Among the announcements expected at this year's CES conference is Microsoft's answer to the Web TV craze. Microsoft Television is rumored to be a “stripped-down version of Windows” for your tube, and will run users approximately US$ 200.

YouTube in Your Living Room! Let's Party!

Because Apple and Google have already made moves in this arena with their own set-top boxes, Microsoft seems -- surprise, surprise! -- a bit late in the game. Are reasons to remain optimistic? Some seem to think so: "They'll pose a serious challenge to the new Apple and Google TV devices, largely because the Windows boxes have a polished and familiar TV-program guide that makes it easy to blend and navigate both online and broadcast content," wrote Brier Dudley. 

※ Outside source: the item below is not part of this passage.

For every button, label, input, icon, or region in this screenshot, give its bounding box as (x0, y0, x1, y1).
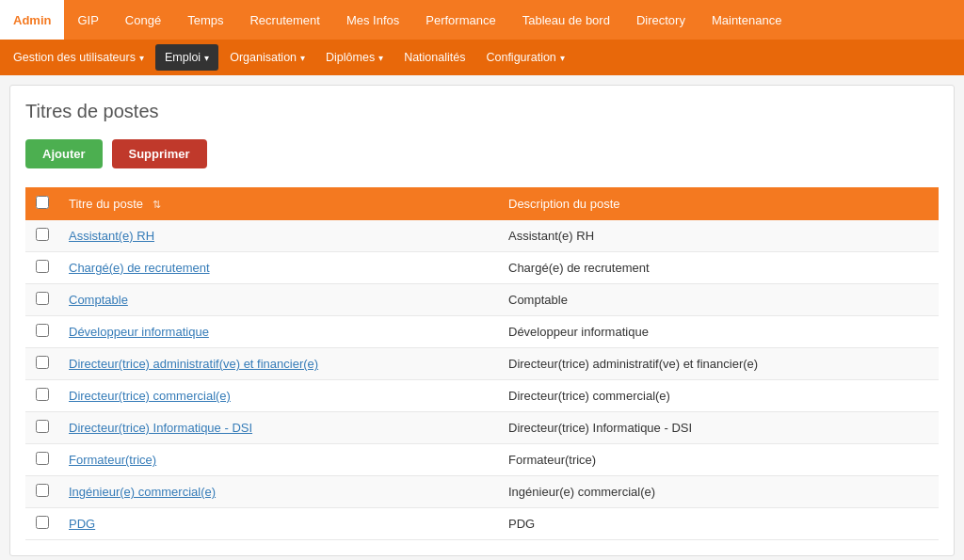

Moreover, competition breeds innovation. In addition to a familiar setup, Microsoft will likely take this opportunity to employ features yet to be seen in the competition's products. 


On the shadier side of things, television companies are still unsure how they're going to make money as more video content moves to the Web. Accordingly, Fox , ABC, CBS and NBC have all blocked their content from Google TV. The Internet giant has yet to comment on the issue, but a Google spokesperson said some time ago that “Google TV enables access to all the Web content you already get today on your phone and PC, but it is ultimately the content owners’ choice to restrict their fans from accessing their content on the platform." 

To add insult to injury, we'll remind you of the less than optimistic comment from Steve Jobs at the All Things Digital D8 Conference last year: "Ask TiVo. Ask Replay TV. Ask Roku. Ask Vudu. Ask us," he said. "Ask Google in a few months…Sony's tried as well. Panasonic's tried. They've all failed."

Despite such blockage and criticisms, Internet video on television sets is becoming more and more popular. According to market research firm NPD Group, Web-connected TVs now make up 12 percent of all flat panel sales. Further, TV sales between January and November 2010 rose by 38 percent compared with the same time in 2009.

Considering the success of tablet devices and the traction they're predicted to gain this year alone, having an over-sized iPad on the wall kinda seems like an inevitable reality, doesn't it? Perhaps we just weren't ready before-- meaning maybe Microsoft isn't late in the game, but just in time.